A man jailed for the murder of a Melbourne sex worker is appealing his conviction over phone call recordings he says should have been considered at trial.
Steve Constantinou, 50, has been sentenced to at least 20 years in prison for murdering Johanna 'Jazzy O' Martin in 2011, robbing her of her jewellery and dumping her body in bushes.
He claimed during a Supreme Court trial that Ms Martin, 65, died during an erotic asphyxiation fantasy, wearing a dog collar and reins.
Barrister Dermot Dann on Thursday said the trial prosecutor wrongly accused Constantinou of quickly concocting the dog collar story before taking the stand.
He said recorded prison phone calls between Constantinou and his daughter, at the end of 2011 and in early 2012, showed he had discussed the fatal sex accident before the trial and the audio should have been canvassed with the jury.
"These calls are littered with references to this being a sex act gone wrong," Mr Dann told the Victorian Court of Appeal.
He admitted none of the phone calls referenced Ms Martin dying from a collar around her neck, but said that was because Constantinou was too embarrassed to discuss specifics with his daughter.

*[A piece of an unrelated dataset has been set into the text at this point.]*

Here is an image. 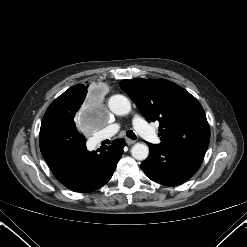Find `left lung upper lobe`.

Mr Dann called the trial "ultimately unfair" and said a substantial miscarriage of justice had occurred.
But senior Crown prosecutor Brendan Kissane QC denied that was the case, and said Constantinou's credibility was always going to be an issue.
"This was a case where the accused had, by the end of the trial, given three distinct versions as to what had occurred, " Mr Kissane said.
He said the jury would have convicted Constantinou, regardless of whether the phone calls were included at trial or not.
The court will consider the appeal and return a ruling at a later date.